Here are just a few of the most common examples:
"api_key"
"api_secret"
"auth"
"auth_token"
"authorizationToken"
"db_password"
"db_username"
"dbpasswd"
"dbpassword"
"ssh"
"ssh2_auth_password"
However, a pentester should still have an idea of what the credentials they are interested in look like. For example, knowing the language used in the backend code and the DBMS, one can see what the connection string looks like and search for it first, and then see what code is nearby.
Also, with this search service, you can see what code changes have been made since a certain point in time. For example, you can find out in which repositories commits were made in the last hour.
Another search engine that works on a similar principle is SearchCode (https://searchcode.com/).
It also searches for the specified value in various repositories, and if necessary, you can configure filtering to search only in certain repositories or certain programming languages.
For best results, you can use both search services in case one of them doesn't find something.
What has already leaked
Here we will talk not so much about dorks and search queries, but about services that find confidential data leaked to the network. The next service, according to the authors, should help security specialists to timely detect leaks of confidential data. The Forager project (https://forager.trufflesecurity.com/) is designed to search for leaked confidential data on the network, such as passwords, private keys, etc. Anyone can specify the domain of interest of the organization and the search engine will show if it has any information. But, of course, any user will not be able to see what exactly was found.
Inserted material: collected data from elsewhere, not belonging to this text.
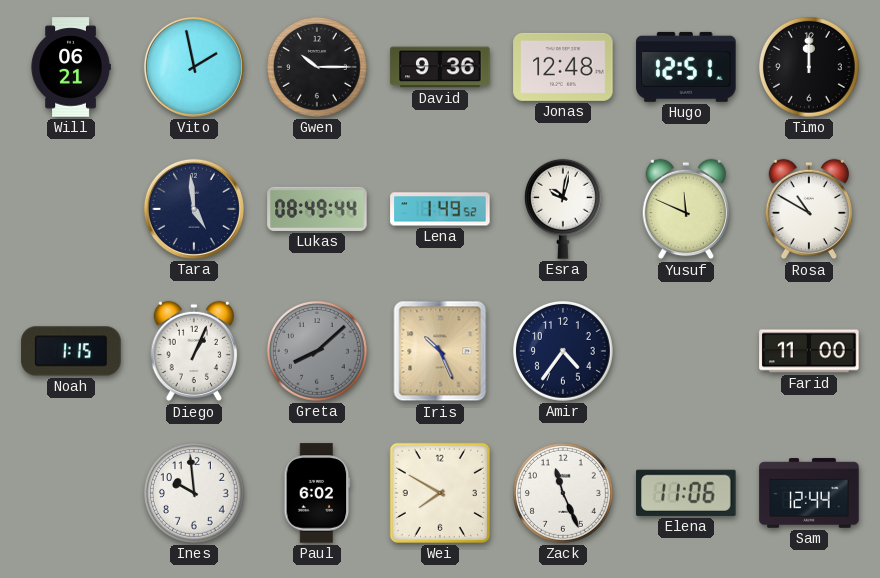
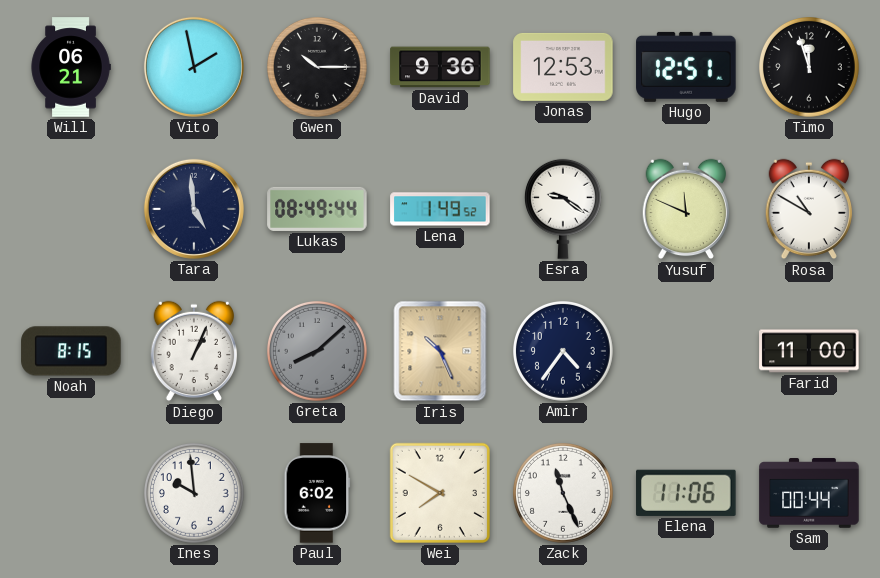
Jonas: 12:48 -> 12:53
Timo: 12:00 -> 11:57
Esra: 10:02 -> 9:21
Noah: 1:15 -> 8:15
Sam: 12:44 -> 00:44
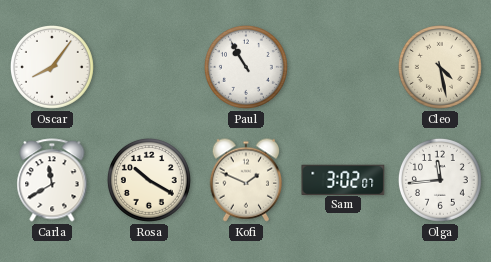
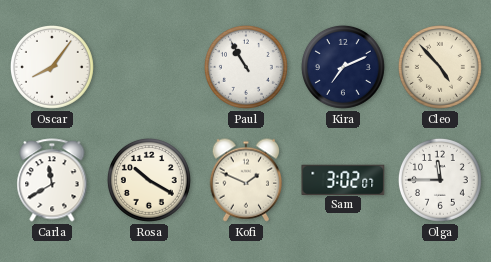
Kira: none -> 7:11
Cleo: 4:28 -> 4:53
Olga: 11:44 -> 11:45
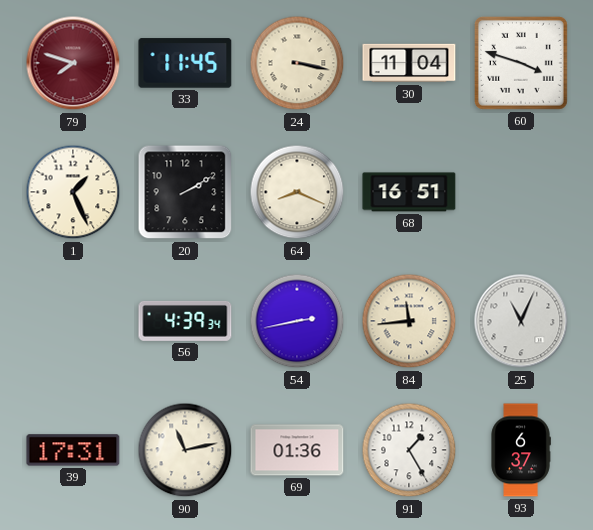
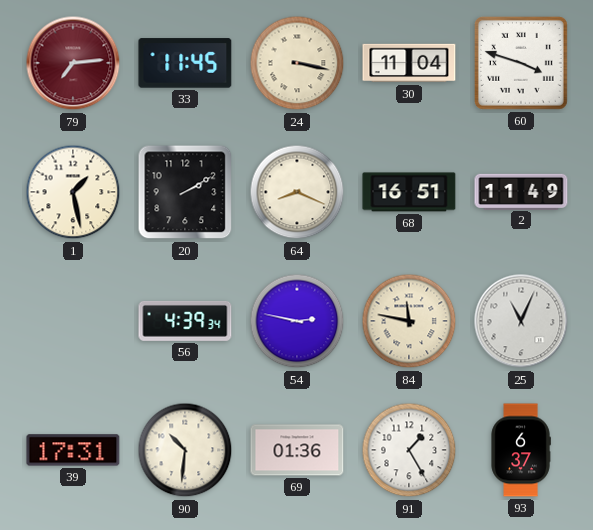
79: 7:48 -> 7:14
1: 1:26 -> 1:28
2: none -> 11:49
54: 2:43 -> 2:47
84: 11:44 -> 11:47
90: 11:13 -> 10:31
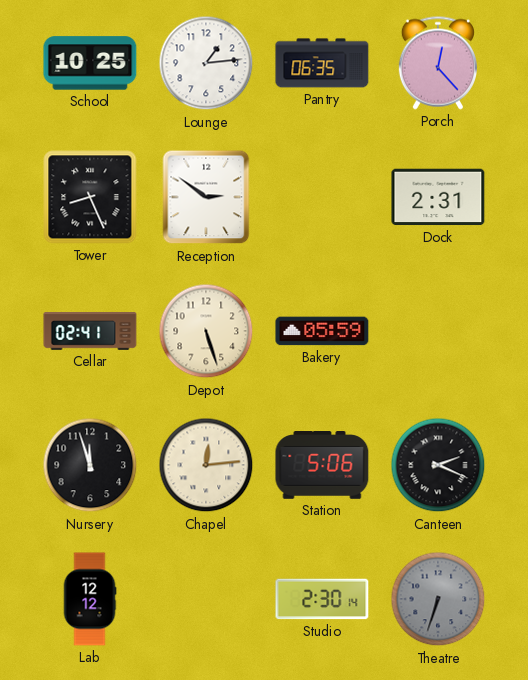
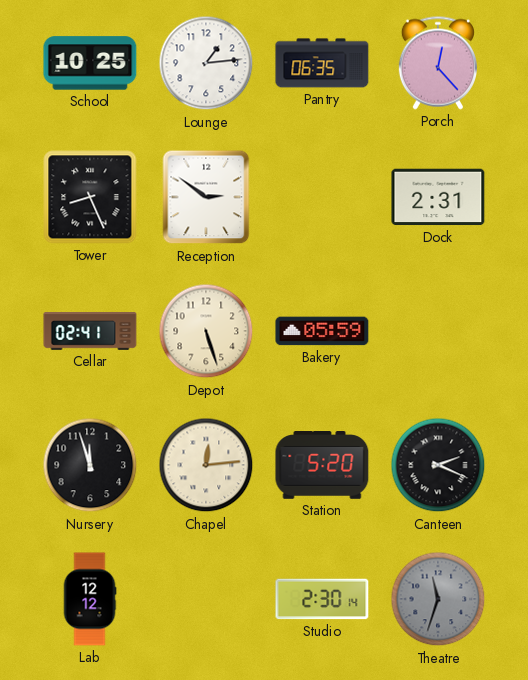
Station: 5:06 -> 5:20
Theatre: 6:33 -> 11:33
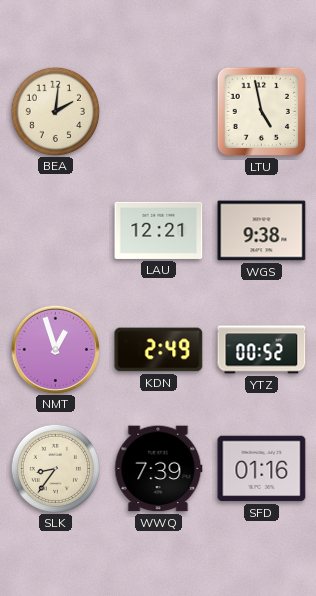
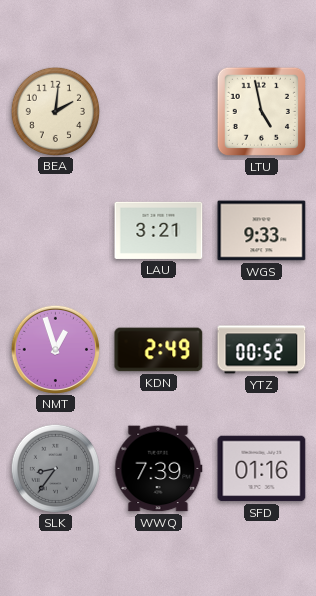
LAU: 12:21 -> 3:21
WGS: 9:38 -> 9:33
SLK dial: cream -> grey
Only the one whose account on this service is linked to the domain of the compromised organization can view the details of the leak.
Actually, Forager is not the only service developed by Truffle. They also have TruffleHog, which allows you to find various secrets leaked to the network. To test it, you just need to run the container, specifying the test repository as parameters.
docker run --rm -it -v "$PWD:/pwd" trufflesecurity/trufflehog:latest github --repo https://github.com/trufflesecurity/test_keys
Another similar tool is Gitleaks. This is a SAST tool for detecting and preventing hard-coded secrets in the code, such as passwords, api keys, and tokens in git repositories.
You can also run this tool using Docker by specifying the folder with the scanned source code:
docker run -v ${path_to_host_folder_to_scan}:/path zricethezav/gitleaks:latest [COMMAND] [OPTIONS] [SOURCE_PATH]
Conclusion
In this article, we talked a little about how to detect confidential data stored in repositories using various services that allow you to automate this search. It is worth noting that the described tools can help not only pentesters but also specialists who ensure information security.